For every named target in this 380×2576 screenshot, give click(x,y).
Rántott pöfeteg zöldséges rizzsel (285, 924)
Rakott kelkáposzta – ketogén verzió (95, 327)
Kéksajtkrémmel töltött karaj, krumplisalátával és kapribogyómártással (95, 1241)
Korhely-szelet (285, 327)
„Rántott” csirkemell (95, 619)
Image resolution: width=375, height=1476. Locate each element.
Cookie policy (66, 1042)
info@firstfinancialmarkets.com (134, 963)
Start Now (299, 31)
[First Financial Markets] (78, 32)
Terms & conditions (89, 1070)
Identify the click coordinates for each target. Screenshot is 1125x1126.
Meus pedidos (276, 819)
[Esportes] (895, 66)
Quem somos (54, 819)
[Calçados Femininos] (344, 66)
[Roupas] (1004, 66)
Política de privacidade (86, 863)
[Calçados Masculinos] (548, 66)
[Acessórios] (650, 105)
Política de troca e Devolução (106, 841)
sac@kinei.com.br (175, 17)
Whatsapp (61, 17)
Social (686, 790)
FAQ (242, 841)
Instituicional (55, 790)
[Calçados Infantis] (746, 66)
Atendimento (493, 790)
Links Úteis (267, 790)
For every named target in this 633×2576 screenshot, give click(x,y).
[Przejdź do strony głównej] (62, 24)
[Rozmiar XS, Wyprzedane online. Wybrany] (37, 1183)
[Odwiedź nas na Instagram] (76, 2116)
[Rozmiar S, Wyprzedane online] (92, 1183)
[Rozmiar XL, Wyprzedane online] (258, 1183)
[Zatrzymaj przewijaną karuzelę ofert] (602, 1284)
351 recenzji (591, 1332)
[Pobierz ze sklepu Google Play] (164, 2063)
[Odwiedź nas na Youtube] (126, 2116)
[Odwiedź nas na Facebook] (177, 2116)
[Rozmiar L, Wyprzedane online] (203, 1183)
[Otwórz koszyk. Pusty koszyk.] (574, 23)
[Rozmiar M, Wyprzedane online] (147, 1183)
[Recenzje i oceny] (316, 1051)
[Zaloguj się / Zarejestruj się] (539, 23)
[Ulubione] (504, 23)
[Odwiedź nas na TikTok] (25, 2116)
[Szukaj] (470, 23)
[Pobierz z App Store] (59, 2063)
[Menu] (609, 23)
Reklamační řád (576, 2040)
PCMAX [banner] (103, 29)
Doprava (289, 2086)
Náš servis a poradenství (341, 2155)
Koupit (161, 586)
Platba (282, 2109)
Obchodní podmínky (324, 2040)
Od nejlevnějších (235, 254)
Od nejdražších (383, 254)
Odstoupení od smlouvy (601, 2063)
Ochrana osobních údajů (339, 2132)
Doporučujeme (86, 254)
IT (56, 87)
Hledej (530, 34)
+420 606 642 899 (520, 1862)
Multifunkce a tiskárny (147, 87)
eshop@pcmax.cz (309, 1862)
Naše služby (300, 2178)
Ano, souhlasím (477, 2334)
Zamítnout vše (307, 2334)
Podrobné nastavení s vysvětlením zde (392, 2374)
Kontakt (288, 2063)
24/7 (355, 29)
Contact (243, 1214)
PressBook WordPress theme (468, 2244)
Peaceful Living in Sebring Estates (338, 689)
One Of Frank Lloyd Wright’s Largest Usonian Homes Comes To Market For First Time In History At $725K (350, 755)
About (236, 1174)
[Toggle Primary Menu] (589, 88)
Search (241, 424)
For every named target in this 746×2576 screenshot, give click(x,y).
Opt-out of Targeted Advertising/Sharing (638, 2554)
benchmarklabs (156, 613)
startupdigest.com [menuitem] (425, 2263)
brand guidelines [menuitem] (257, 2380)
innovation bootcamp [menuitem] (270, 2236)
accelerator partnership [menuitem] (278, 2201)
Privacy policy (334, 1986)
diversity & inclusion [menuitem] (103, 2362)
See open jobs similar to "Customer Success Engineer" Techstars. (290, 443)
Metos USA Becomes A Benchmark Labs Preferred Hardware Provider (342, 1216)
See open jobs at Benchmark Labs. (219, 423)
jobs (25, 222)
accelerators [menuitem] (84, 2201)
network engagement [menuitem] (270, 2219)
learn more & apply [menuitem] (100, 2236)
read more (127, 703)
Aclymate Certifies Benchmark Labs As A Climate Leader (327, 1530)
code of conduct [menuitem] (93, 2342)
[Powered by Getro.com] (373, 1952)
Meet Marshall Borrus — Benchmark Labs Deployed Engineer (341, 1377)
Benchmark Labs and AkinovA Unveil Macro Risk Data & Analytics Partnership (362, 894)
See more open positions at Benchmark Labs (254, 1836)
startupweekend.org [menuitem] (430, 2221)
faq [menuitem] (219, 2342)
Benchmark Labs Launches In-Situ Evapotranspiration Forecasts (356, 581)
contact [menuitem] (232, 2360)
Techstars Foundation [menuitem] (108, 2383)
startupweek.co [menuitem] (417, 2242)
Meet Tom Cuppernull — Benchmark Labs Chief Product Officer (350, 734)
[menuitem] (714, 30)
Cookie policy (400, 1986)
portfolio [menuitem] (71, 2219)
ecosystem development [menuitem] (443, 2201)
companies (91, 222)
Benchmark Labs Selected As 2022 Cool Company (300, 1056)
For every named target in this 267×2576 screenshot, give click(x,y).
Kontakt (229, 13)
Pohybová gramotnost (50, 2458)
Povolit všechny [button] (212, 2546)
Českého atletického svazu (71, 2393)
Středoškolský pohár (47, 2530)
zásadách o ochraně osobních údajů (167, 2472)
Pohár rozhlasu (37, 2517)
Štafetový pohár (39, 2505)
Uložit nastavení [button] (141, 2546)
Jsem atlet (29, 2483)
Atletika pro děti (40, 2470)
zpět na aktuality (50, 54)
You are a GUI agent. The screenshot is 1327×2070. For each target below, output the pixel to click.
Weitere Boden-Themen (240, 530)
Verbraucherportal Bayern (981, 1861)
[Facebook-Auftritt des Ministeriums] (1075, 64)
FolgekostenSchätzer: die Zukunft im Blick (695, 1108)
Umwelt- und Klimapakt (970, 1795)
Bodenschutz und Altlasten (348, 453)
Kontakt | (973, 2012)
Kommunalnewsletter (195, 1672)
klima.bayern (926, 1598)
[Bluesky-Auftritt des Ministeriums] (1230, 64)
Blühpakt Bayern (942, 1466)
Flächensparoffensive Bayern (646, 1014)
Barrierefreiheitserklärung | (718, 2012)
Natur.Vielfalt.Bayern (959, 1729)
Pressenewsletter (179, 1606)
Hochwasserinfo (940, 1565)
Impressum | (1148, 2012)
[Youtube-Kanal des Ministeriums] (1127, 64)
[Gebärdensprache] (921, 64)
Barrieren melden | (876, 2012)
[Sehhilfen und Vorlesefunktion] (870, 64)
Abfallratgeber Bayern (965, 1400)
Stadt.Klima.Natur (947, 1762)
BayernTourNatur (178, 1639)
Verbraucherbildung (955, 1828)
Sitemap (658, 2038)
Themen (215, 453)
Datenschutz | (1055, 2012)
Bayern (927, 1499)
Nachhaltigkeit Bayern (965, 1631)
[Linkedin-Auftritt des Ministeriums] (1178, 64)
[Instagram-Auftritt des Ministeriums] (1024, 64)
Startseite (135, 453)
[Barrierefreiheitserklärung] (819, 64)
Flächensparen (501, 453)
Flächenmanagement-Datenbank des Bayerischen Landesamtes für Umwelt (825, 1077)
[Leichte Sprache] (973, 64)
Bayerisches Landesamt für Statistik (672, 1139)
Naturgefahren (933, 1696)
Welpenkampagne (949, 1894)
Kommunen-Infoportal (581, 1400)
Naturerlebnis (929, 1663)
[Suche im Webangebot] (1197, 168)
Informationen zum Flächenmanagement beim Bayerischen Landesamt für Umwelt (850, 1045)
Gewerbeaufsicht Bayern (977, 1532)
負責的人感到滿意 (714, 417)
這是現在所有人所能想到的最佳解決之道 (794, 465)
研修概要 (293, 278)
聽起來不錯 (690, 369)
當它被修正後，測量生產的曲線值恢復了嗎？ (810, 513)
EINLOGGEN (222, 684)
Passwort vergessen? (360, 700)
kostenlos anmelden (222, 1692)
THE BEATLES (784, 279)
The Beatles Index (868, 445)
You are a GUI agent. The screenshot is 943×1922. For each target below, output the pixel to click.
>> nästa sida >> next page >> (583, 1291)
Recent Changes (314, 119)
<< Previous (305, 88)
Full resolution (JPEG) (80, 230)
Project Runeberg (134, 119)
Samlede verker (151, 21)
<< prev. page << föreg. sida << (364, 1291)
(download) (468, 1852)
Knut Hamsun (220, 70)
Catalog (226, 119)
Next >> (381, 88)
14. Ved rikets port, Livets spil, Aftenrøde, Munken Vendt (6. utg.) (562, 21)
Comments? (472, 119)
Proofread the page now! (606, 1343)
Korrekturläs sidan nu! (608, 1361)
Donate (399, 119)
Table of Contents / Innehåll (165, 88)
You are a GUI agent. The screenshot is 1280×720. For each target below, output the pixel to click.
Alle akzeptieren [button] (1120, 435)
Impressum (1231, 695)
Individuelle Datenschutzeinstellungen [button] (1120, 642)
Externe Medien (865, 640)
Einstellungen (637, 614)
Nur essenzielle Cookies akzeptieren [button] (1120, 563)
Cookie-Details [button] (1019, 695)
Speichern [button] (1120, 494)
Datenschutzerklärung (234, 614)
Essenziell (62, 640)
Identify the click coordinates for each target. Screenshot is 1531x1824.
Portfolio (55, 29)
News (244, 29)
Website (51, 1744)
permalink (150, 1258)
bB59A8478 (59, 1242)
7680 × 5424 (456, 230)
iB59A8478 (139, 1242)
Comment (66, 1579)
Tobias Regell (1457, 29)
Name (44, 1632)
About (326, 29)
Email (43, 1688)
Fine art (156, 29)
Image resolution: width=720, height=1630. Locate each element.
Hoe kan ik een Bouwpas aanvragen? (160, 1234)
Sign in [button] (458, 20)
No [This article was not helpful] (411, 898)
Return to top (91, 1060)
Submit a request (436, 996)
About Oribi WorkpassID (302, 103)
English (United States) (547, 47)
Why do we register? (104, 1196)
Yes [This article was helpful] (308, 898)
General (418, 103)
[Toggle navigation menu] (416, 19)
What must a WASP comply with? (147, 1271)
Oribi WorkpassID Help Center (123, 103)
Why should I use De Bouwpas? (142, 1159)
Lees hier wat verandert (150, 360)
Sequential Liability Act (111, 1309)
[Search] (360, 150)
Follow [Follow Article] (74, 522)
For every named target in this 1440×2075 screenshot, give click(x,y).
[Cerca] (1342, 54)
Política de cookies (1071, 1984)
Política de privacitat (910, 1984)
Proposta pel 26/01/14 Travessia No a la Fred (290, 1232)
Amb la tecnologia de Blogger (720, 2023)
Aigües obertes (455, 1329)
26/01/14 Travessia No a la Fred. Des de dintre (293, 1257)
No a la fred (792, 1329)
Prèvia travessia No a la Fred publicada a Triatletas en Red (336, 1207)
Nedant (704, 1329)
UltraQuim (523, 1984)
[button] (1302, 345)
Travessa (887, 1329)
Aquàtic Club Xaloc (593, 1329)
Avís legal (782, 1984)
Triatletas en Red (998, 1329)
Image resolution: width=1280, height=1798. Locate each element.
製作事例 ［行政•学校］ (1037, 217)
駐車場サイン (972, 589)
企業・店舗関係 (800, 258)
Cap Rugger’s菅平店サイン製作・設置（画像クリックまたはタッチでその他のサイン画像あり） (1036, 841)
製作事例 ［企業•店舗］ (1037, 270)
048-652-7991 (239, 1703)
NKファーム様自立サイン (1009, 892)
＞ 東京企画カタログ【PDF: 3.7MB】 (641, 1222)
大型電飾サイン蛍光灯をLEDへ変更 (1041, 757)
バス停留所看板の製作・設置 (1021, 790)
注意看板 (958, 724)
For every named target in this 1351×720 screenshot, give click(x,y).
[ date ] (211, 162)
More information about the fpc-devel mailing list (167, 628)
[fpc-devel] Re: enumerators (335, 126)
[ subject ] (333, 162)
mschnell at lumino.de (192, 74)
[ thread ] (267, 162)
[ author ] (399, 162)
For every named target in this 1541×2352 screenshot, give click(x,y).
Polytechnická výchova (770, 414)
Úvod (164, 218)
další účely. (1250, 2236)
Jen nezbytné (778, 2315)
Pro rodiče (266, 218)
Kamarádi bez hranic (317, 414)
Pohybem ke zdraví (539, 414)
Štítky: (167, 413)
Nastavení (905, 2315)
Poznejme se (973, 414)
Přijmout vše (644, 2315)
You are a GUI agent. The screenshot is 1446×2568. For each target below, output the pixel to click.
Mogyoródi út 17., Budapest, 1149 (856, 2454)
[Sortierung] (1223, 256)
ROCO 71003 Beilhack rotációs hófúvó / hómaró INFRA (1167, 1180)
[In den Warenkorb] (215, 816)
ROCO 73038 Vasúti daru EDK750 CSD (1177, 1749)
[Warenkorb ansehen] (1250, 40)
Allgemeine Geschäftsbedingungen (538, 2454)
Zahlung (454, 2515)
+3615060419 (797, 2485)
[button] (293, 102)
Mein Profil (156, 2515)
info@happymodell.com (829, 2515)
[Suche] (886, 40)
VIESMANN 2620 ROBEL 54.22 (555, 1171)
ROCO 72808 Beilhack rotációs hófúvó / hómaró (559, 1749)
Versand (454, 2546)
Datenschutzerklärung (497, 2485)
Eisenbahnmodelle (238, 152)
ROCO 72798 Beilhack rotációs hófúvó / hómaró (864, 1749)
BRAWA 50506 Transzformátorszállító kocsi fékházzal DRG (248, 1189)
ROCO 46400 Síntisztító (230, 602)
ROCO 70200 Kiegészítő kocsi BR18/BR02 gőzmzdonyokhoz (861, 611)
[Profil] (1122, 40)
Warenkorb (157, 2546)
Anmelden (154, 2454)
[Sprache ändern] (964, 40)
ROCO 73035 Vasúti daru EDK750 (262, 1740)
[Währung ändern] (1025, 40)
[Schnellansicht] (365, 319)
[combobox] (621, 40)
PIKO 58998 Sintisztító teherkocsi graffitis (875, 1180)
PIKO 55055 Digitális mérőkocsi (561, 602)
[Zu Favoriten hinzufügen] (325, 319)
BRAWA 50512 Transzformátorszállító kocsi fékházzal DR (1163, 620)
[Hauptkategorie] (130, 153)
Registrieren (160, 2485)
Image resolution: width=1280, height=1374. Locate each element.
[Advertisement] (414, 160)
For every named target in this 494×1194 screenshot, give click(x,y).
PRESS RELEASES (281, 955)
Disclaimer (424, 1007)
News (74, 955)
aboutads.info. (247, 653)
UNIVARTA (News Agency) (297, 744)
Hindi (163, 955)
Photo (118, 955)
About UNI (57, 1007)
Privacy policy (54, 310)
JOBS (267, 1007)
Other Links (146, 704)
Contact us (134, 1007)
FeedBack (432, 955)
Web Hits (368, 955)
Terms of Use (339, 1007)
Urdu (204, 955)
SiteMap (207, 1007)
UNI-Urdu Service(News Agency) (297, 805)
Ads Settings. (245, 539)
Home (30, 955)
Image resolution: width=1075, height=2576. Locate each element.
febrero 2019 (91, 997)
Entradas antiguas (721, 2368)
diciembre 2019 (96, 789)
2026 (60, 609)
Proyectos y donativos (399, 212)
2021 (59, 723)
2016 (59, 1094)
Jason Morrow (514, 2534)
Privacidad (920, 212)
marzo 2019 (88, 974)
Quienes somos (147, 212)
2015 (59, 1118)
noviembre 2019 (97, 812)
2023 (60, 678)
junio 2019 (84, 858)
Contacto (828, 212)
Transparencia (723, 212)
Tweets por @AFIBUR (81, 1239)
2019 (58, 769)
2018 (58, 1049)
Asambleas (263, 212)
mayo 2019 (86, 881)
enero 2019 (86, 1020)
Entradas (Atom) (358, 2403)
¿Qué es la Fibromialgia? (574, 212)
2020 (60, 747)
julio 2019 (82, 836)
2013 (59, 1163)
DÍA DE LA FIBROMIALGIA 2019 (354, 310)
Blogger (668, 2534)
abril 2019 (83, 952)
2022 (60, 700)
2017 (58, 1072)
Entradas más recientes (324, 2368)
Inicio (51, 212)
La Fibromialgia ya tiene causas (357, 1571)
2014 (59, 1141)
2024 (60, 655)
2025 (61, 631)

====

▶ [Task objective]: Go through the data and return each line where the word "Instagram" appears.

▶ [Response area]:
[Odwiedź nas na Instagram] (76, 2116)
[Instagram-Auftritt des Ministeriums] (1024, 64)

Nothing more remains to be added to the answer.